About this exercise: Among the entries below, extract exactly the lines that run from the one with "trên thế giới" through the one with "về việc đưa", both ends included.

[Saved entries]
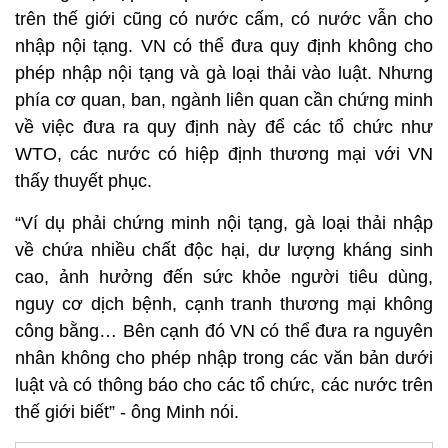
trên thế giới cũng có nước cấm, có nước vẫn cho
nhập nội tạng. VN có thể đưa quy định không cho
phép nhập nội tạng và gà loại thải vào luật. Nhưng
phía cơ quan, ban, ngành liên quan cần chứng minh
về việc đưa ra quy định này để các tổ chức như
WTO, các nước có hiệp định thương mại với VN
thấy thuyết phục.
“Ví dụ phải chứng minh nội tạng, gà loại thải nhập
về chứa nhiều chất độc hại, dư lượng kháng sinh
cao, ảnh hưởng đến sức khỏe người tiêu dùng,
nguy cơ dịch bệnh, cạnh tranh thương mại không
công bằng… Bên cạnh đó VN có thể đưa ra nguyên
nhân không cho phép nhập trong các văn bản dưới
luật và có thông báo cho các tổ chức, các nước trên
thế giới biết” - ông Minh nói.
...
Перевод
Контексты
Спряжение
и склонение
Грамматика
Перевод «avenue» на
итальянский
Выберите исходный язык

Answer to the exercise:
trên thế giới cũng có nước cấm, có nước vẫn cho
nhập nội tạng. VN có thể đưa quy định không cho
phép nhập nội tạng và gà loại thải vào luật. Nhưng
phía cơ quan, ban, ngành liên quan cần chứng minh
về việc đưa ra quy định này để các tổ chức như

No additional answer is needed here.